Legislatura 16 Atto di Sindacato Ispettivo n° 3-00641

Atto n. 3-00641 (in Commissione)

Pubblicato il 25 marzo 2009, nella seduta n. 180
Svolto nella seduta n. 102 della 4ª Commissione (02/12/2009)

NEGRI , SCANU , PEGORER , PINOTTI , DEL VECCHIO , SERRA , AMATI - Al Presidente del Consiglio dei ministri e ai Ministri per i rapporti con il Parlamento e della difesa. -

Premesso che:

il Ministero della difesa ha partecipato nei giorni dal 10 al 13 marzo 2009, con un proprio stand, all'iniziativa promozionale del mercato internazionale immobiliare organizzata dal Mipim presso il "Palazzo dei Festival" di Cannes;

detto evento rappresenta la più grande fiera immobiliare mondiale e coinvolge, come è riportato dagli organizzatori sul loro sito www.mipim.com, oltre 2.600 società espositrici provenienti da 89 diversi Paesi;

la partecipazione, secondo quanto dichiarato dal Sottogretario di Stato per la difesa, on.

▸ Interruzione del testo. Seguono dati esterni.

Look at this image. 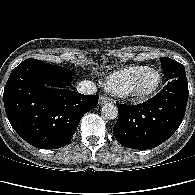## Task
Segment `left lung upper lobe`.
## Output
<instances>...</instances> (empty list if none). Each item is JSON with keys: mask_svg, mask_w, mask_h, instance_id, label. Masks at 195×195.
I'll list each match as a JSON object with an SVG mask.
<instances>
[{"mask_svg": "<svg viewBox=\"0 0 195 195\" xmlns=\"http://www.w3.org/2000/svg\"><path fill=\"white\" fill-rule=\"evenodd\" d=\"M161 64L166 80H172L176 78H186L184 66L168 57L161 58Z\"/></svg>", "mask_w": 195, "mask_h": 195, "instance_id": "left-lung-upper-lobe-1", "label": "left lung upper lobe"}]
</instances>
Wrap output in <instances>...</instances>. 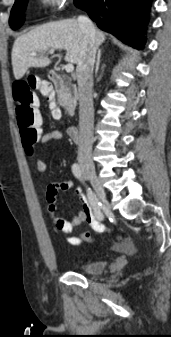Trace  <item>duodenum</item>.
<instances>
[{
  "mask_svg": "<svg viewBox=\"0 0 171 337\" xmlns=\"http://www.w3.org/2000/svg\"><path fill=\"white\" fill-rule=\"evenodd\" d=\"M48 77L55 87L56 90H61L64 88L67 82V78L58 72L51 71L48 74ZM69 136L74 140V141H80V130L76 125H71L67 129Z\"/></svg>",
  "mask_w": 171,
  "mask_h": 337,
  "instance_id": "obj_1",
  "label": "duodenum"
}]
</instances>
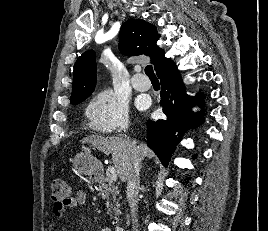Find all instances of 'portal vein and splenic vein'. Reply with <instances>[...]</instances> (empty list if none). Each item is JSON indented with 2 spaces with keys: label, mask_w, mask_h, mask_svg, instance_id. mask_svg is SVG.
Returning a JSON list of instances; mask_svg holds the SVG:
<instances>
[{
  "label": "portal vein and splenic vein",
  "mask_w": 268,
  "mask_h": 231,
  "mask_svg": "<svg viewBox=\"0 0 268 231\" xmlns=\"http://www.w3.org/2000/svg\"><path fill=\"white\" fill-rule=\"evenodd\" d=\"M106 176L110 182H115L117 180L116 169L114 166H108L106 169Z\"/></svg>",
  "instance_id": "1"
}]
</instances>
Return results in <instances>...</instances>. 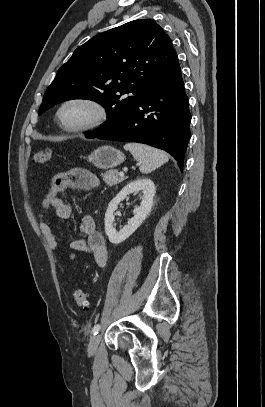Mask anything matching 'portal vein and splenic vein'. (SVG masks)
Returning <instances> with one entry per match:
<instances>
[{
    "label": "portal vein and splenic vein",
    "mask_w": 265,
    "mask_h": 407,
    "mask_svg": "<svg viewBox=\"0 0 265 407\" xmlns=\"http://www.w3.org/2000/svg\"><path fill=\"white\" fill-rule=\"evenodd\" d=\"M119 176H120V177H123V176H124V172H123V171L119 172Z\"/></svg>",
    "instance_id": "1"
}]
</instances>
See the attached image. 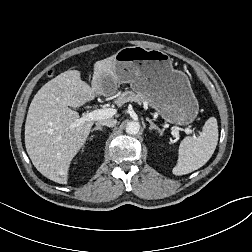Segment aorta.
<instances>
[{
	"label": "aorta",
	"instance_id": "aorta-1",
	"mask_svg": "<svg viewBox=\"0 0 252 252\" xmlns=\"http://www.w3.org/2000/svg\"><path fill=\"white\" fill-rule=\"evenodd\" d=\"M125 130H126V133L129 135H136L138 134L140 130V124L139 122H136V121L128 122Z\"/></svg>",
	"mask_w": 252,
	"mask_h": 252
}]
</instances>
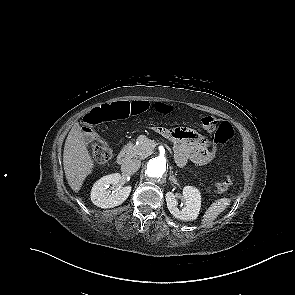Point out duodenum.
Returning <instances> with one entry per match:
<instances>
[{
	"mask_svg": "<svg viewBox=\"0 0 295 295\" xmlns=\"http://www.w3.org/2000/svg\"><path fill=\"white\" fill-rule=\"evenodd\" d=\"M131 153L128 146H125L117 156L118 164H124L130 159Z\"/></svg>",
	"mask_w": 295,
	"mask_h": 295,
	"instance_id": "1",
	"label": "duodenum"
}]
</instances>
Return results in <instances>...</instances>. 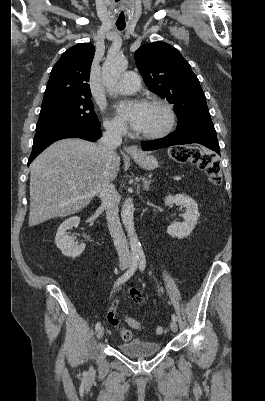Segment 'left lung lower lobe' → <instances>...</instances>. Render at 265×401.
I'll use <instances>...</instances> for the list:
<instances>
[{"label":"left lung lower lobe","mask_w":265,"mask_h":401,"mask_svg":"<svg viewBox=\"0 0 265 401\" xmlns=\"http://www.w3.org/2000/svg\"><path fill=\"white\" fill-rule=\"evenodd\" d=\"M199 143L220 154V147L211 117L197 118L181 126L175 132L157 140L141 142L143 150H155L172 145Z\"/></svg>","instance_id":"left-lung-lower-lobe-1"}]
</instances>
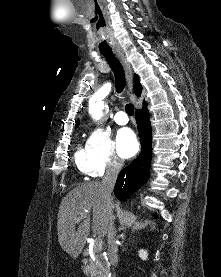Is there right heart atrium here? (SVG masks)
I'll return each instance as SVG.
<instances>
[{"label":"right heart atrium","instance_id":"right-heart-atrium-1","mask_svg":"<svg viewBox=\"0 0 221 277\" xmlns=\"http://www.w3.org/2000/svg\"><path fill=\"white\" fill-rule=\"evenodd\" d=\"M87 154L92 175L118 171L122 162L117 156L114 144L107 132L94 129L87 140Z\"/></svg>","mask_w":221,"mask_h":277}]
</instances>
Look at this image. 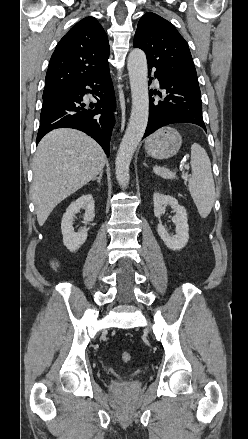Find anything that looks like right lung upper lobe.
<instances>
[{"label":"right lung upper lobe","mask_w":248,"mask_h":439,"mask_svg":"<svg viewBox=\"0 0 248 439\" xmlns=\"http://www.w3.org/2000/svg\"><path fill=\"white\" fill-rule=\"evenodd\" d=\"M107 35L94 17L74 25L59 41L46 74L43 98L57 94L108 67Z\"/></svg>","instance_id":"1"}]
</instances>
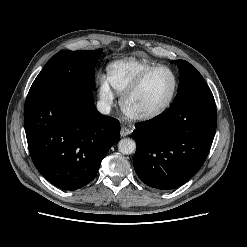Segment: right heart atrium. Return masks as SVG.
I'll use <instances>...</instances> for the list:
<instances>
[{"instance_id": "right-heart-atrium-1", "label": "right heart atrium", "mask_w": 247, "mask_h": 247, "mask_svg": "<svg viewBox=\"0 0 247 247\" xmlns=\"http://www.w3.org/2000/svg\"><path fill=\"white\" fill-rule=\"evenodd\" d=\"M98 93L101 101L107 105L113 103L115 99V94L112 87L105 77H101L99 80Z\"/></svg>"}]
</instances>
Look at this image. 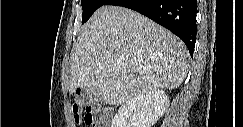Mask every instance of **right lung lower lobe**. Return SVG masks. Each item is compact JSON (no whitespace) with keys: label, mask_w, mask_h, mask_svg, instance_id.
Here are the masks:
<instances>
[{"label":"right lung lower lobe","mask_w":243,"mask_h":127,"mask_svg":"<svg viewBox=\"0 0 243 127\" xmlns=\"http://www.w3.org/2000/svg\"><path fill=\"white\" fill-rule=\"evenodd\" d=\"M104 5L130 8L166 27L182 39L193 57L197 0H107Z\"/></svg>","instance_id":"98d812e1"}]
</instances>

Crosetto, personalmente intervenuto all'iniziativa, si prefiggeva il fine di presentare a livello internazionale gli immobili di proprietà del demanio militare da valorizzare e mettere in vendita sul mercato;

in tale contesto, il sottosegretario Crosetto avrebbe dichiarato che le prime operazioni di valorizzazione e dismissione degli immobili appartenenti al demanio militare si potrebbero realizzerare già entro i prossimi sei mesi e che in tale disegno si inserirebbe la costituzione della società Difesa Servizi spa, prevista da un disegno di legge attualmente all'esame della 4a Commissione permanente (Difesa) del Senato (Atto Senato 1373);

il Sottosegretario avrebbe aggiunto che tutte le competenze sulle valorizzazioni degli immobili del demanio militare sono transitate, in seguito all'approvazione della legge finanziaria per il 2009, dall'Agenzia del demanio all'amministrazione della difesa, cui spetterebbe, sempre secondo le dichiarazioni del Sottosegretario, la totalità dei proventi delle valorizzazioni;

considerato che:

la questione inerente alla dismissione di parte del patrimonio immobiliare del demanio militare, da anni al centro del dibattito politico, coinvolge, secondo procedure non ancora compiutamente definite, diversi attori istituzionali tra cui il Ministero per i beni e le attività culturali e gli enti locali;

le dichiarazioni rilasciate dal Sottosegretario di Stato per la difesa avvalorano, dinanzi ad interlocutori appartenenti ad istituzioni di Paesi stranieri e ai principali operatori del settore immobiliare internazionale, una situazione in cui competenze e procedure siano già totalmente definite, in conseguenza delle quali il Ministero sarebbe l'unico interlocutore cui i soggetti interessati all'operazione di dismissione debbano far riferimento;

ad opinione degli interroganti, la prospettazione di un ruolo attivo in tale vicenda da parte della società Difesa Servizi spa, la cui costituzione ancora attende l'approvazione da parte dei due rami del Parlamento, appare evidentemente prematura, poco rispettosa delle prerogative delle Camere e foriera di confusione ed incertezza,

si chiede di sapere:

quali siano le valutazioni del Governo in relazione alle dichiarazioni del sottosegretario Crosetto;

se il Governo ritenga la partecipazione all'evento Mipim consono alla funzione e all'immagine del Ministero della difesa.